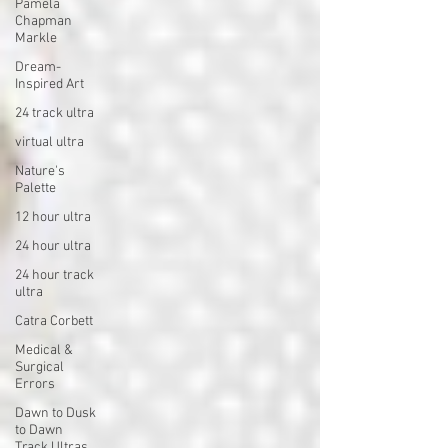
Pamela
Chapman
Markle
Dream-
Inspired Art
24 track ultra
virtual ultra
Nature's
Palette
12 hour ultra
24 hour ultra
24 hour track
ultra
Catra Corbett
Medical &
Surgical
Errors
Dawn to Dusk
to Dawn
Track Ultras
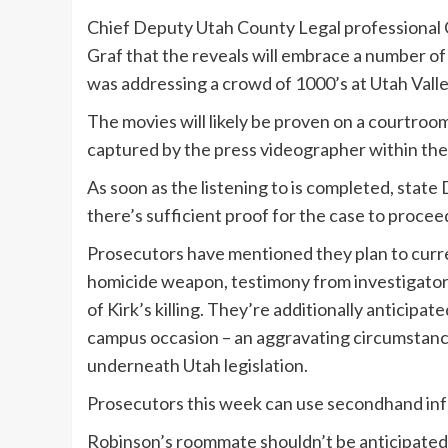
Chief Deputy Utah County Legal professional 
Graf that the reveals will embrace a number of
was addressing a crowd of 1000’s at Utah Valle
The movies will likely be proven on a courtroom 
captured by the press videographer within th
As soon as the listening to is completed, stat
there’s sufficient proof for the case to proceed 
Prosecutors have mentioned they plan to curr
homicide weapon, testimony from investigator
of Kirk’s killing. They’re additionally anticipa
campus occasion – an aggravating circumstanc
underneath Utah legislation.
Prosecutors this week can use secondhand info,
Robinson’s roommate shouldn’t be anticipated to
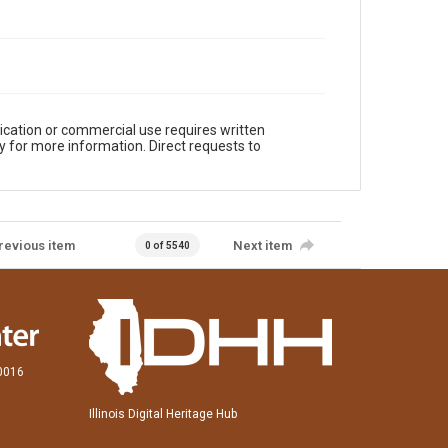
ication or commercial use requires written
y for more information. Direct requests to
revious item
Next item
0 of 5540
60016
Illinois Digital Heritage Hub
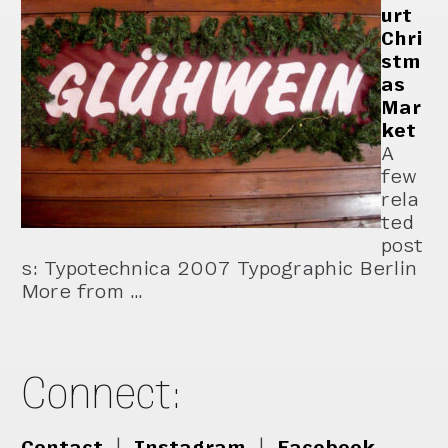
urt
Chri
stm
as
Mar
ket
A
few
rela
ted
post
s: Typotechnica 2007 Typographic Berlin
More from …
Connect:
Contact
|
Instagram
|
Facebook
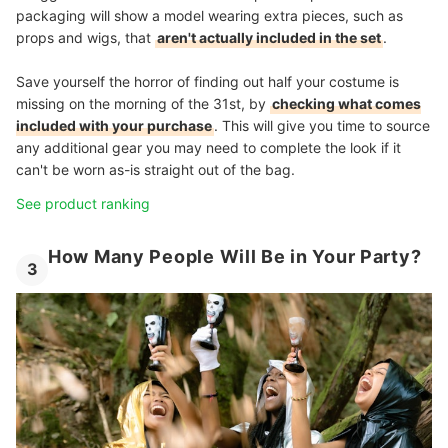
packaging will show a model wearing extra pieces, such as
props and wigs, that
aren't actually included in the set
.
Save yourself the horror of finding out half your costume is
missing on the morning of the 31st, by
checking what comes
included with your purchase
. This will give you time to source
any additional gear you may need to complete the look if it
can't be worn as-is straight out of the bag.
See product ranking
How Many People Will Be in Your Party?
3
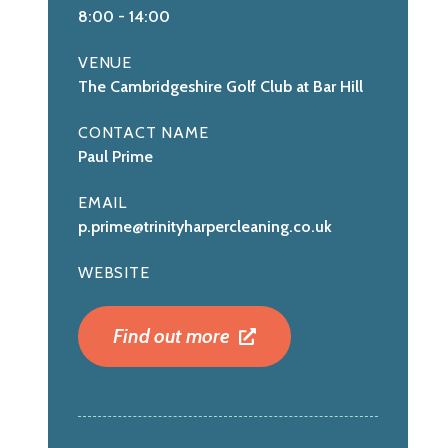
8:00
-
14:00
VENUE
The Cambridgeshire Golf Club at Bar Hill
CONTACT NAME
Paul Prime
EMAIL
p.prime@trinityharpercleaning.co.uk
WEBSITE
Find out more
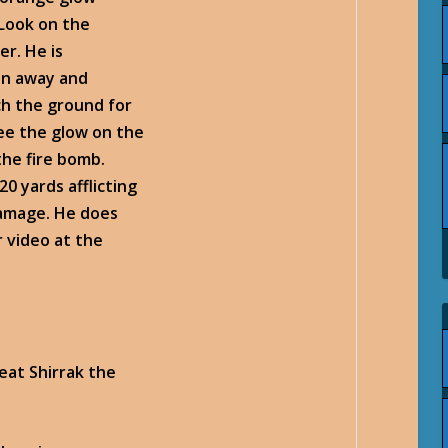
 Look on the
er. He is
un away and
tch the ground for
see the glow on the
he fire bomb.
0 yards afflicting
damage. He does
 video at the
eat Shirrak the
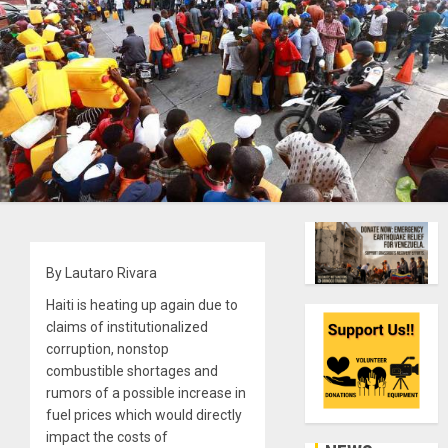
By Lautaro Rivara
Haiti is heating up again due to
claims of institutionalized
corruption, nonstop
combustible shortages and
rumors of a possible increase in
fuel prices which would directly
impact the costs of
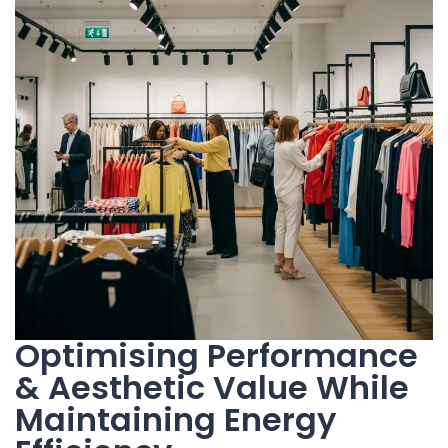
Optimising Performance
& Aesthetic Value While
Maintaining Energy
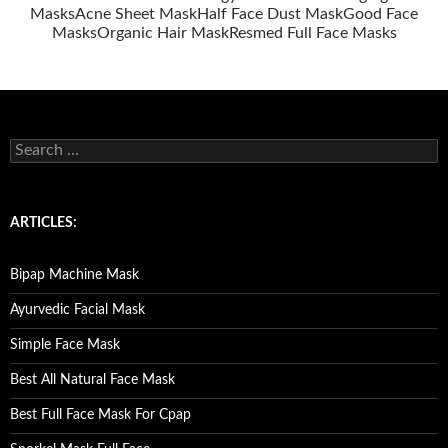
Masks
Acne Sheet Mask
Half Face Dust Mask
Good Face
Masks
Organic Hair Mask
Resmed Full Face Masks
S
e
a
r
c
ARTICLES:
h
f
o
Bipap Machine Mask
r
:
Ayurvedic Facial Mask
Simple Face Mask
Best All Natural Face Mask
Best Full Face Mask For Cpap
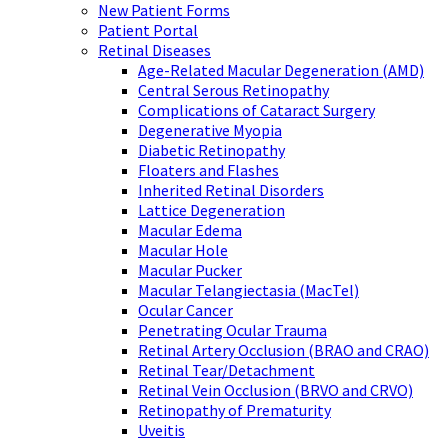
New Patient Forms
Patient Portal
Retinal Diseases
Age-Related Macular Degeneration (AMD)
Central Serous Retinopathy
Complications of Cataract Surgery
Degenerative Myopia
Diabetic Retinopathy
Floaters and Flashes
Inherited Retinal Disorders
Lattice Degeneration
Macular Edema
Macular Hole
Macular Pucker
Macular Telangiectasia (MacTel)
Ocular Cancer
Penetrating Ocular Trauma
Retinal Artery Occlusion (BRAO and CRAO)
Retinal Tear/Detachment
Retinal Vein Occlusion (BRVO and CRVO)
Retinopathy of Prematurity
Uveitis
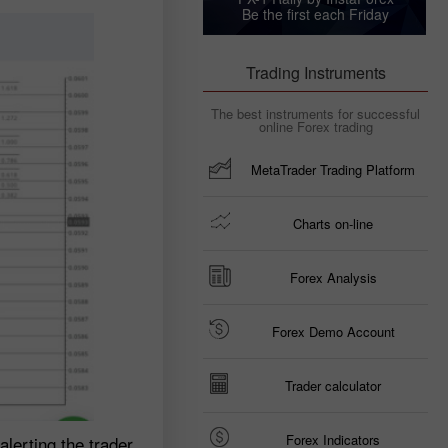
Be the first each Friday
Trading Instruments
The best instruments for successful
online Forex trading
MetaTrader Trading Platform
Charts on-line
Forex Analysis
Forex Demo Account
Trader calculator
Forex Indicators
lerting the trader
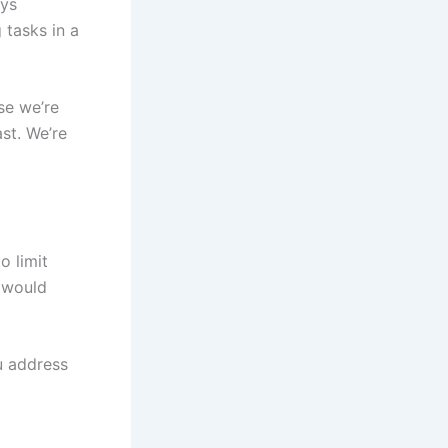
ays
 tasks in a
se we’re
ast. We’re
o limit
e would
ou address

What you should do: When a line above includes the word "Ocular", please list that line.

Solved problem:
Ocular Cancer
Penetrating Ocular Trauma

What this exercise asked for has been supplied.